Clear messaging and transparency are vital, say some experts on risk assessment and decision-making

Covid vaccine and syringe held in medical worker's gloved hand.

Unforeseen safety issues routinely emerge after any new medicine or vaccine goes from testing in tens of thousands of volunteers to actual public use on tens of millions. So it was no major surprise when an extremely small percentage of people developed a strange blood clotting problem after receiving either the Johnson & Johnson (J&J) COVID-19 vaccine or the AstraZeneca shot, which is widely used outside of the U.S.

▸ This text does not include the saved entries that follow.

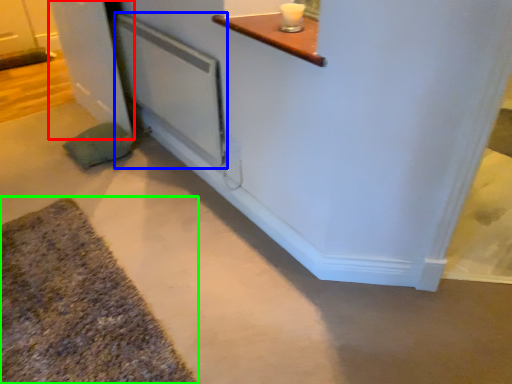 Question: Which is nearer to the door (highlighted by a red box)? screen door (highlighted by a blue box) or bath mat (highlighted by a green box).

Choices:
 (A) screen door
 (B) bath mat

Answer: (A) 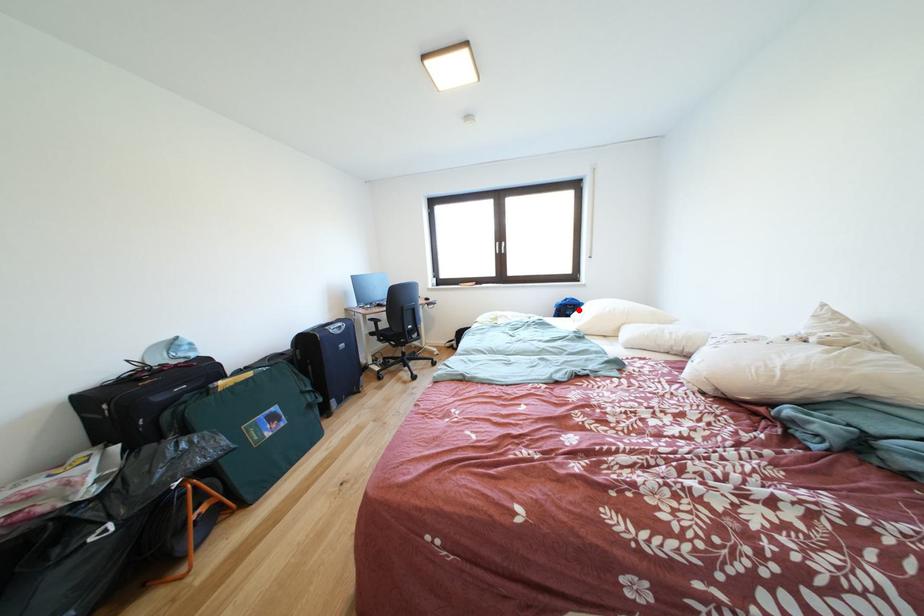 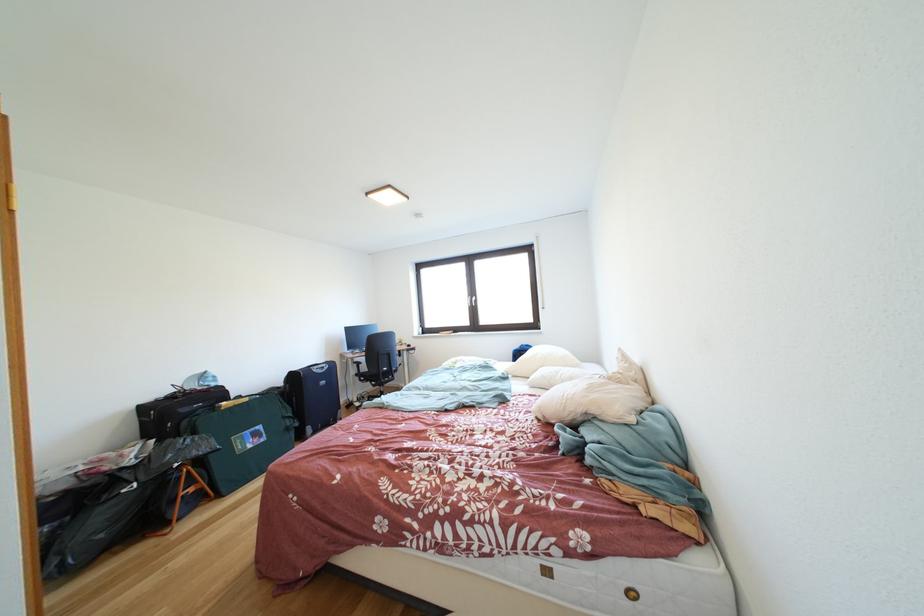 Question: I am providing you with two images of the same scene from different viewpoints. A red point is marked on the first image. At the location where the point appears in image 1, is it still visible in image 2?

Choices:
 (A) Yes
 (B) No

Answer: (B)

Rare but dangerous side effects from vaccines can present a tricky dilemma for public health authorities. In this case, the life-threatening blood clots, accompanied by an oddly low count of clot-promoting platelets, appear to strike about two individuals per million people vaccinated with J&J’s shot and about one per 100,000 receiving AstraZeneca’s. Both are minuscule risks, compared with COVID-19 itself, which, by one estimate, kills roughly two people out of 1,000 infected (though fatality rates vary greatly by age, location and other factors). On one hand, it is crucial to be transparent with the public—and to alert health care providers to the problem and advise them on how best to identify and treat it. On the other hand, there is a chance of sowing unwarranted doubts about these vaccines and perhaps others as well, inflaming already worrisome levels of vaccine hesitancy.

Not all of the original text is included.